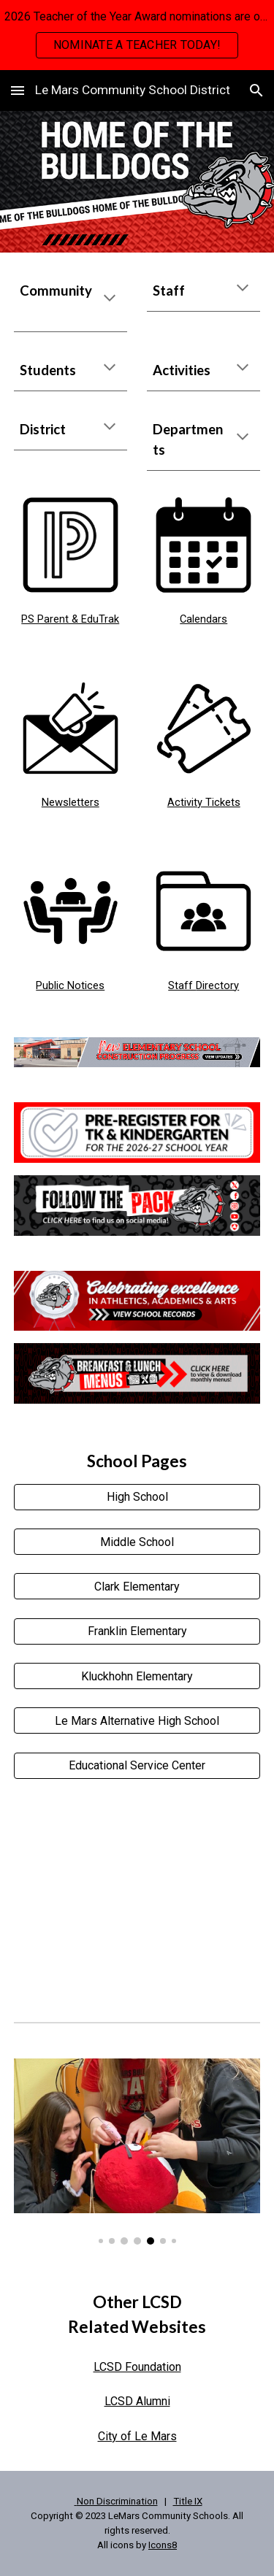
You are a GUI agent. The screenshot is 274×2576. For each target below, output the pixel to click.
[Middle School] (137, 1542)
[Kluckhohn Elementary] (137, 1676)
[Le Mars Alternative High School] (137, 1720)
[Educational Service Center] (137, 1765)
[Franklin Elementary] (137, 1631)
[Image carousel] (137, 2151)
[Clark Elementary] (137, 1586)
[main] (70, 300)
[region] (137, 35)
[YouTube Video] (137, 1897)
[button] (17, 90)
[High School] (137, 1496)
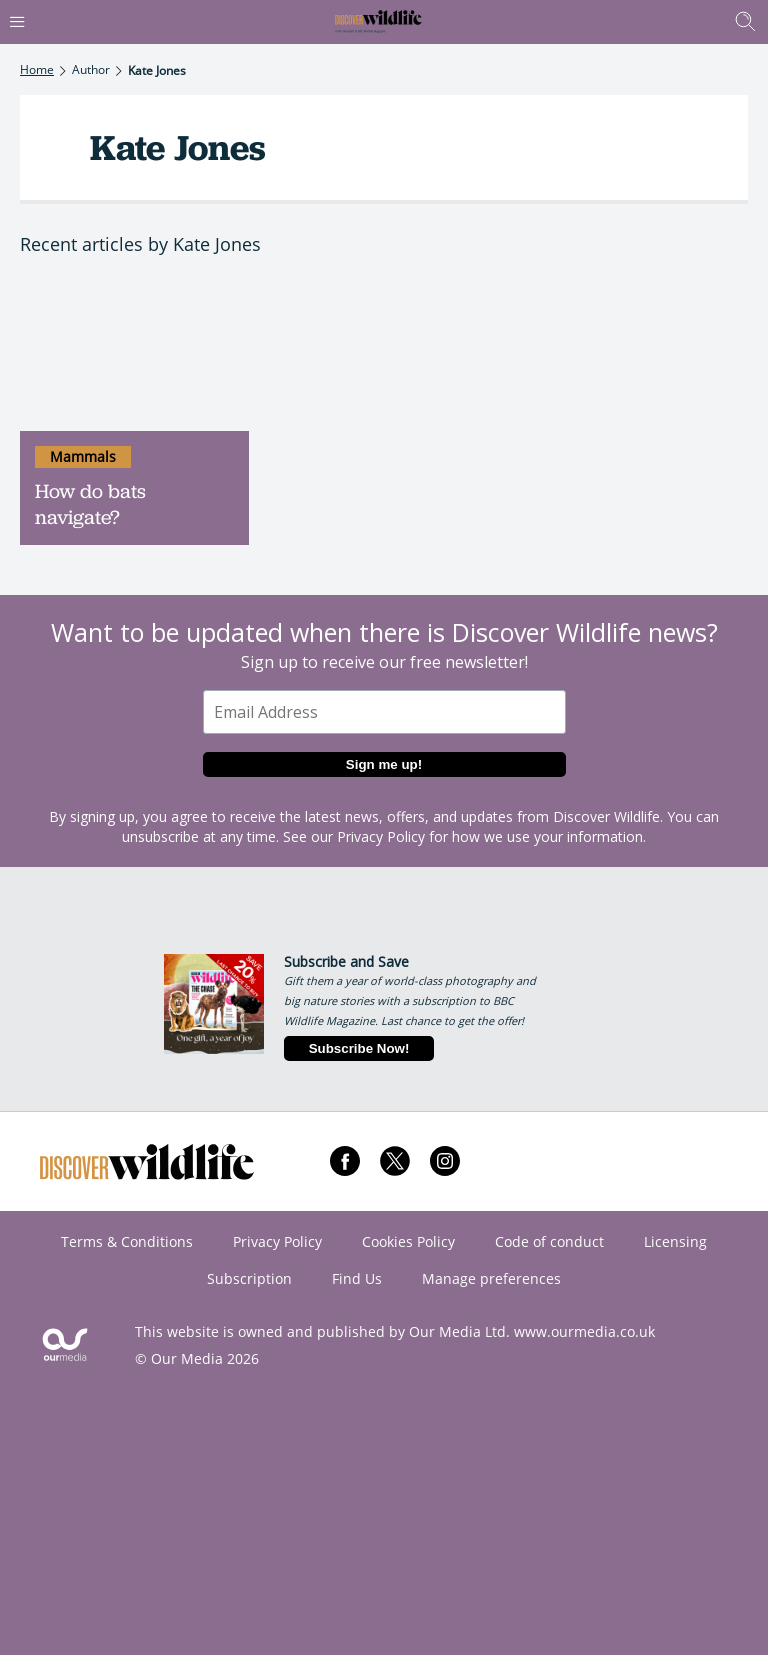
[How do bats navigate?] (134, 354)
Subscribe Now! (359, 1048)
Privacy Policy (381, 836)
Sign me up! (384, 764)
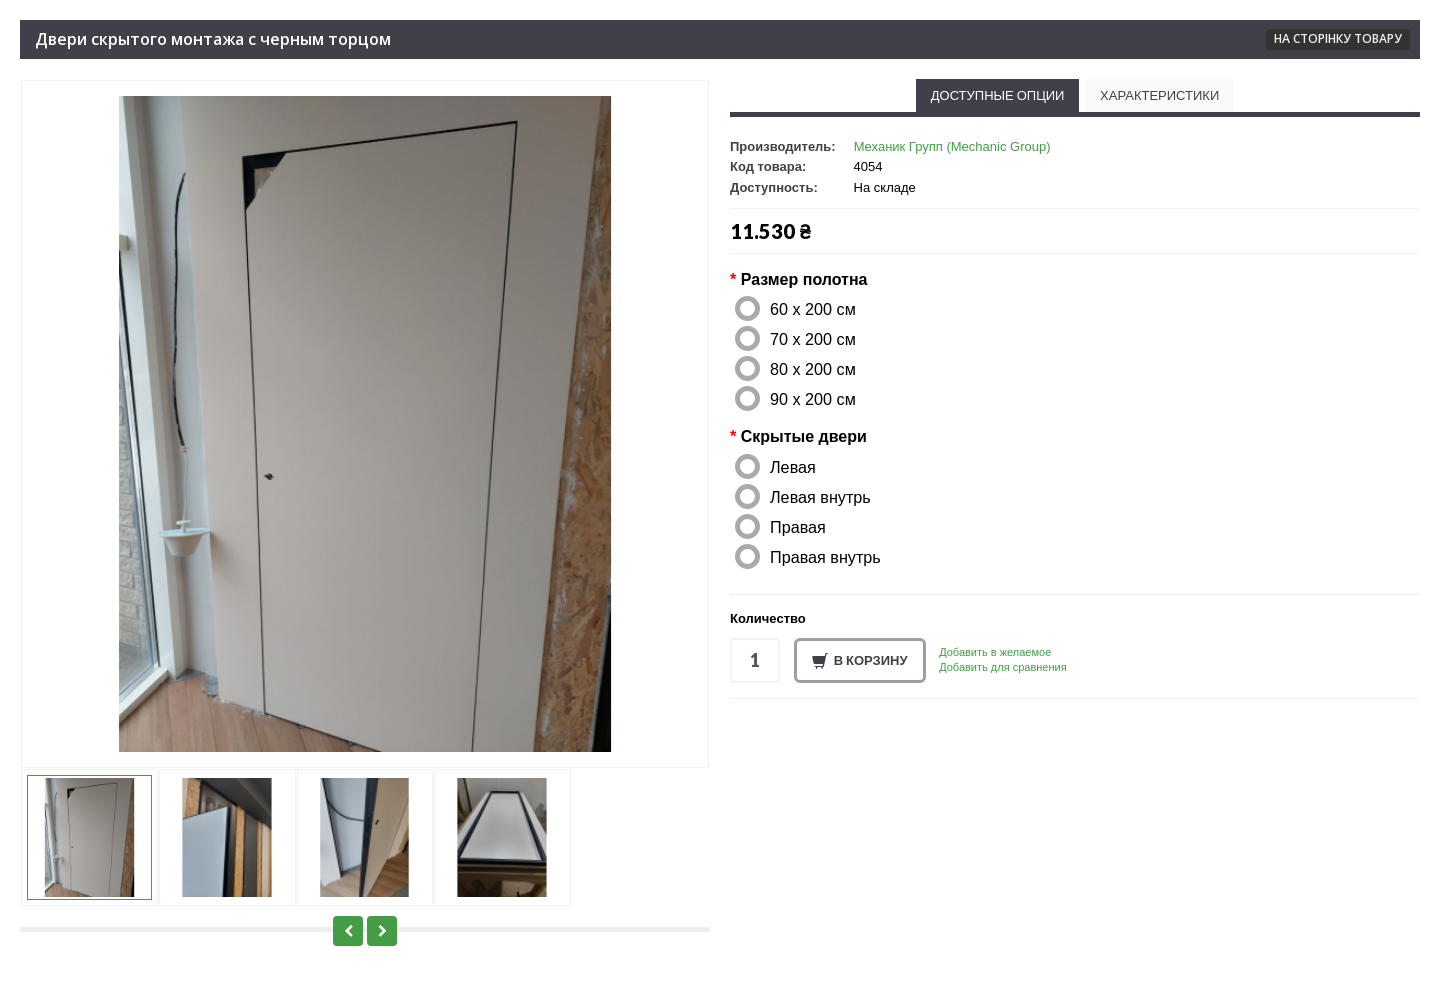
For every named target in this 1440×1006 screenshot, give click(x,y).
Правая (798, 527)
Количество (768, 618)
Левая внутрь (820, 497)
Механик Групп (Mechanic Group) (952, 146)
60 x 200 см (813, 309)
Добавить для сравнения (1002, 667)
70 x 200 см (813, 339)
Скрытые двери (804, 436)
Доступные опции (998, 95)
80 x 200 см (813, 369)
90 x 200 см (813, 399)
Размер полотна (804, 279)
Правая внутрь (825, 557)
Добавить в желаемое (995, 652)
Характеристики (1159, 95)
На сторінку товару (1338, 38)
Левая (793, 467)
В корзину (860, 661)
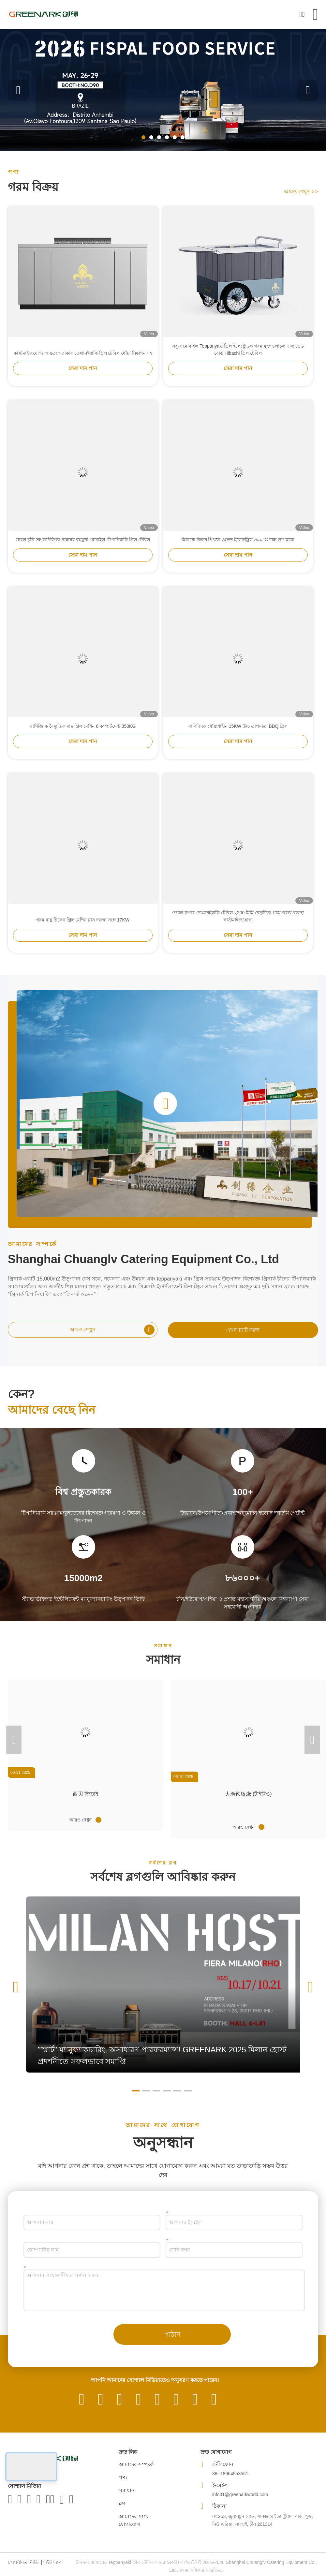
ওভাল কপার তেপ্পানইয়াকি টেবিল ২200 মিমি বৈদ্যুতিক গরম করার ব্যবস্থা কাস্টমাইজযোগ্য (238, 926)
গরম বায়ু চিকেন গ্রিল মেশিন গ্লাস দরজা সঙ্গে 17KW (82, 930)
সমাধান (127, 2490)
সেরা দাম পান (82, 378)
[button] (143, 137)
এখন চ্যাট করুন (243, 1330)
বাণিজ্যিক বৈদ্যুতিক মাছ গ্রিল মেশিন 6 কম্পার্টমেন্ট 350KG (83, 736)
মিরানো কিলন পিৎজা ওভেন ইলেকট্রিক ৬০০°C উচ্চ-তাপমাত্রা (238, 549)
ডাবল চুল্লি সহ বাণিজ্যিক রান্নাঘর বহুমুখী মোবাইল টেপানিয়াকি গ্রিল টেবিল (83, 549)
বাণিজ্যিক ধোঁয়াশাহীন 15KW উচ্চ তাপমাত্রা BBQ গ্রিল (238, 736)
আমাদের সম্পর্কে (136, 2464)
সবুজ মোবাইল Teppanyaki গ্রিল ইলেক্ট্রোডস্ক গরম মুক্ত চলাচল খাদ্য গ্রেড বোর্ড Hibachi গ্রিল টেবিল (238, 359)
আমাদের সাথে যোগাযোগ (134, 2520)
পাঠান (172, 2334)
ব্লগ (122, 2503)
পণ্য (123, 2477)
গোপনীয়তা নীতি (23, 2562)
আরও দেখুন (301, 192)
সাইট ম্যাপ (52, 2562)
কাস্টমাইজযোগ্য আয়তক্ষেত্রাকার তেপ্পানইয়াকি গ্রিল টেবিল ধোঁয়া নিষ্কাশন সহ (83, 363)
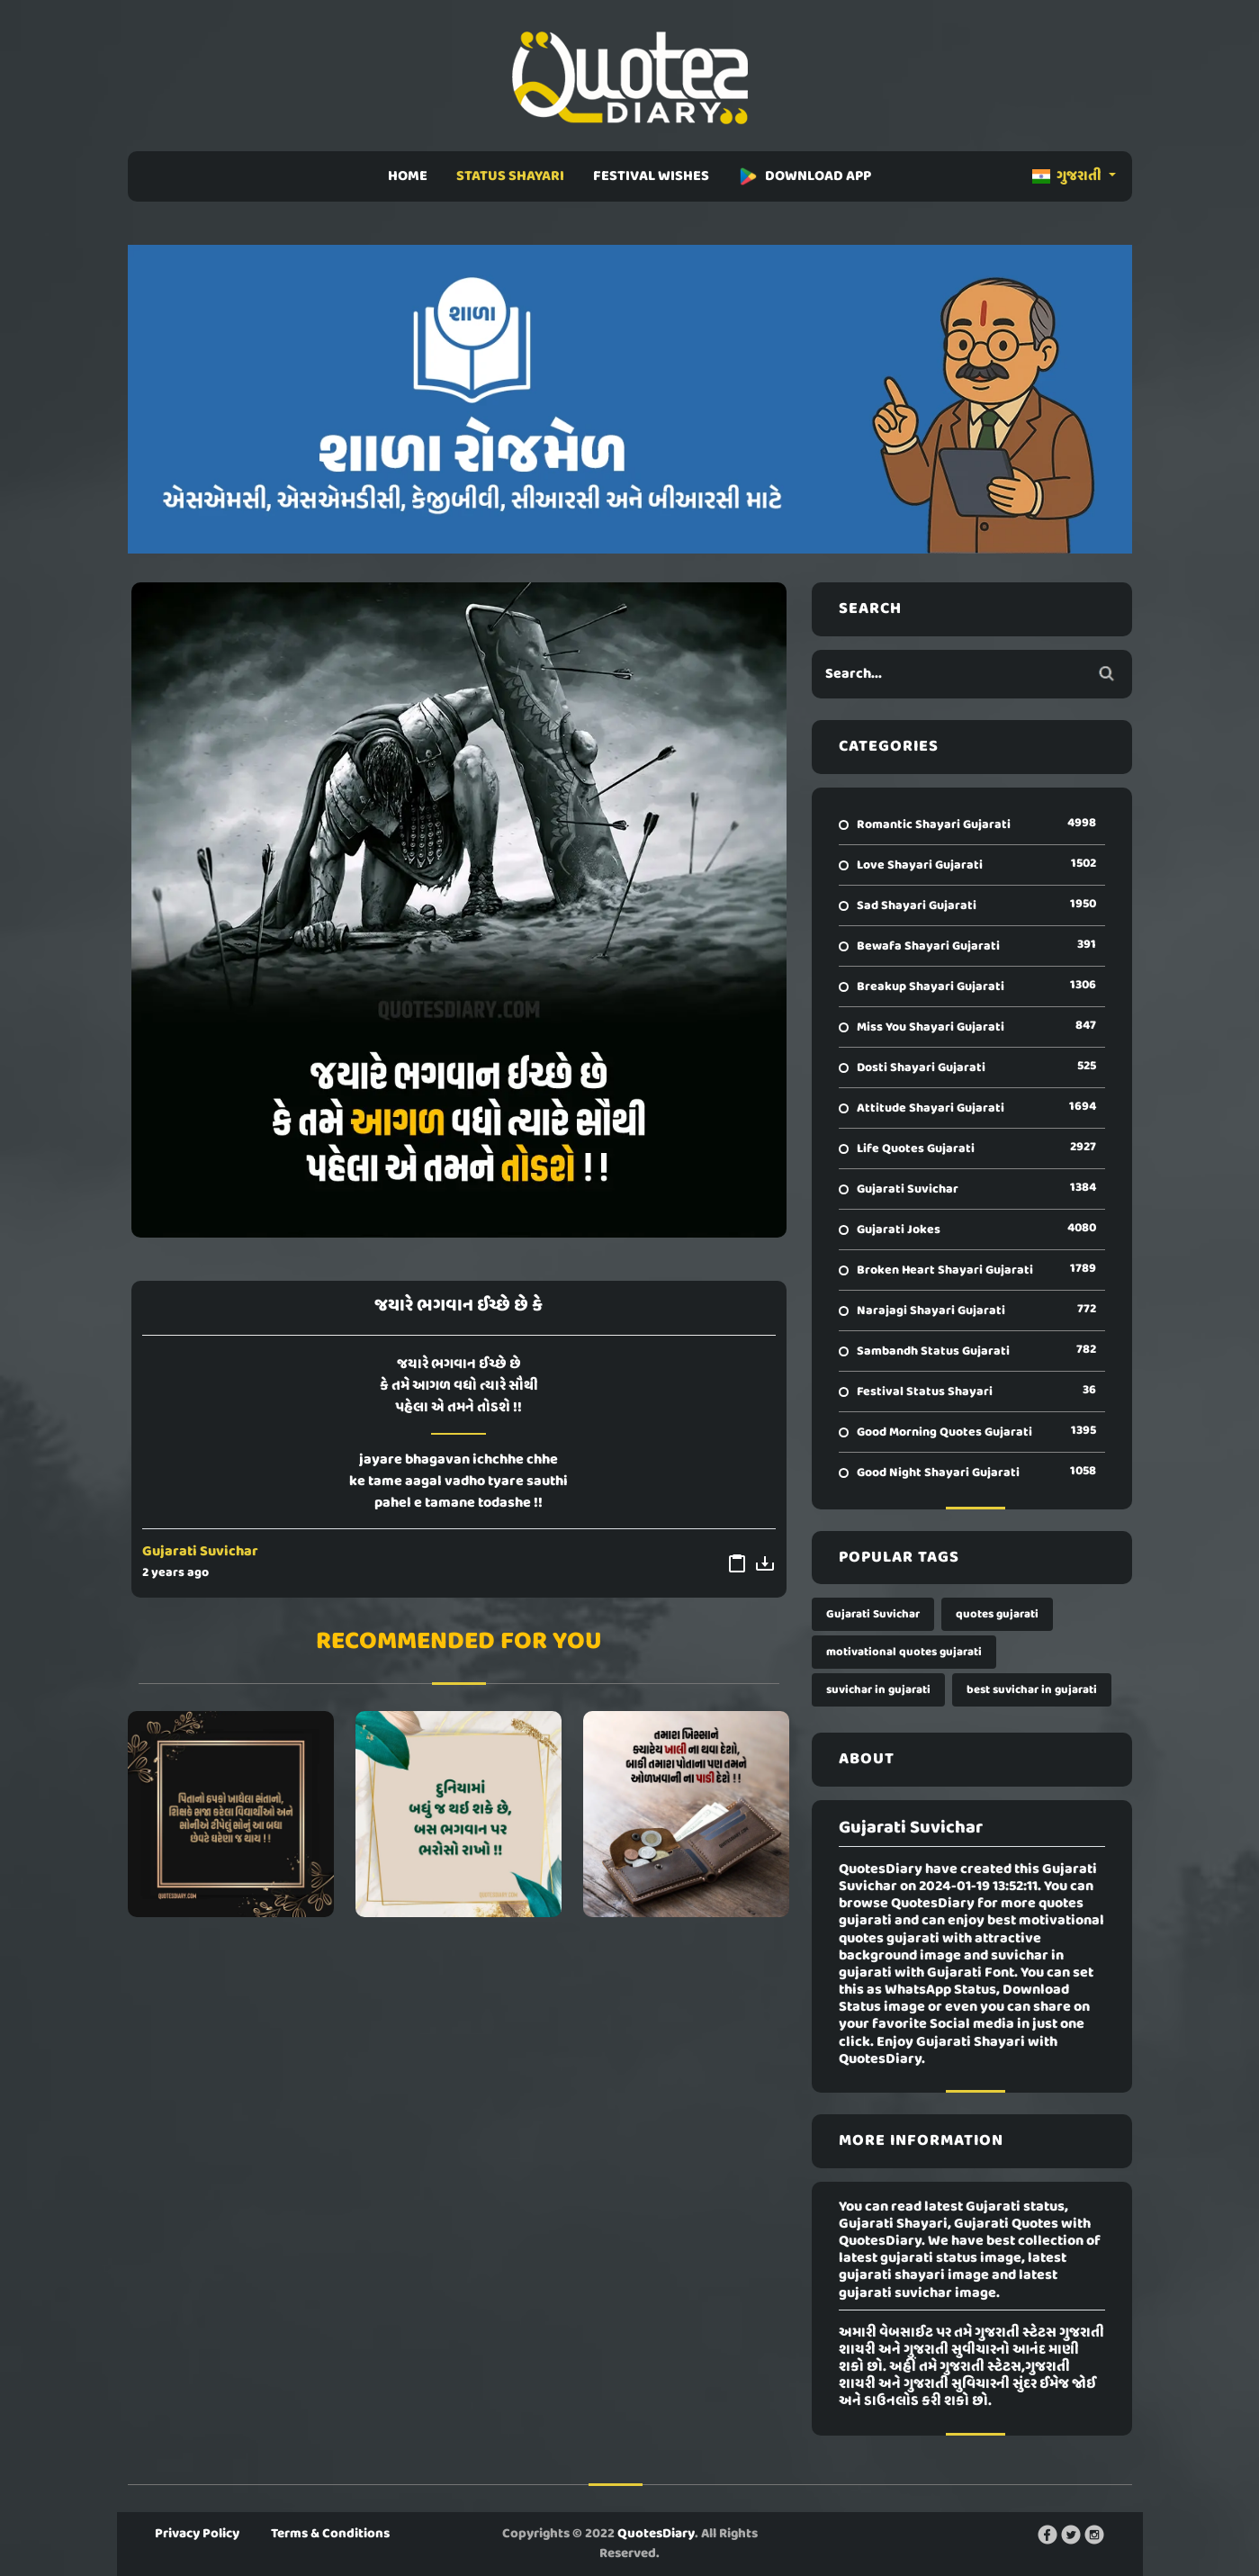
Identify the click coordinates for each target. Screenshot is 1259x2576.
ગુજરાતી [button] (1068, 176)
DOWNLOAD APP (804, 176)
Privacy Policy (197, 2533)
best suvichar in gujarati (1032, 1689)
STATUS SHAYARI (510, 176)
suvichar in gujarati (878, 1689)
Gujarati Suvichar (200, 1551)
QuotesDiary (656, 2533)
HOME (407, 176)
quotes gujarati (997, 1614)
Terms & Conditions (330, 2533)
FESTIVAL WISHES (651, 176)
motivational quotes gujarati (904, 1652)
◇ ◇ ◇
## Prompt
From the line containing "FESTIVAL WISHES (651, 176)" through the last line of the records above, reproduce every line exactly.

## Answer space
FESTIVAL WISHES (651, 176)
motivational quotes gujarati (904, 1652)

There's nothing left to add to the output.